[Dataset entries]
|---|

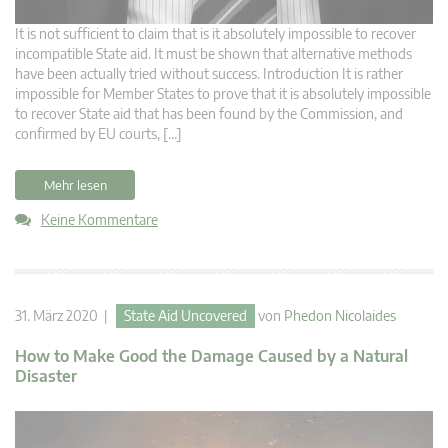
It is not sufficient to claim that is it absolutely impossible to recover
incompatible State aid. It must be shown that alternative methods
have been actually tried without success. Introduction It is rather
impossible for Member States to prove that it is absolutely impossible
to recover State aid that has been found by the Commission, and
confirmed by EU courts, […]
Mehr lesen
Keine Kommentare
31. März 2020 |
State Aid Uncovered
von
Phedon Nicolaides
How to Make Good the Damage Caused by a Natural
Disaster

|---|

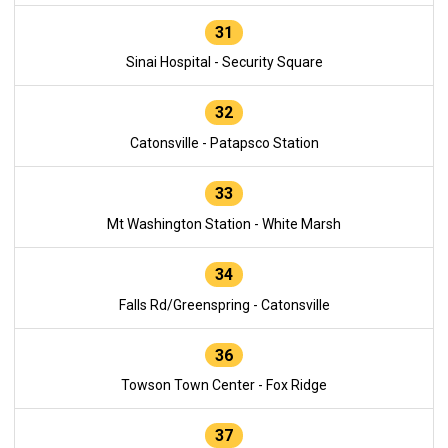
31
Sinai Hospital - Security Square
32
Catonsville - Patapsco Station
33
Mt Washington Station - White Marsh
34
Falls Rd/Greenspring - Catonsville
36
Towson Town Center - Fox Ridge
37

|---|

ASSIGNMENT: Every line above from the line with "It is not sufficient" to the line with "impossible for Member", both included, must be reproduced exactly, and no other line may appear.

WRITTEN RESPONSE:
It is not sufficient to claim that is it absolutely impossible to recover
incompatible State aid. It must be shown that alternative methods
have been actually tried without success. Introduction It is rather
impossible for Member States to prove that it is absolutely impossible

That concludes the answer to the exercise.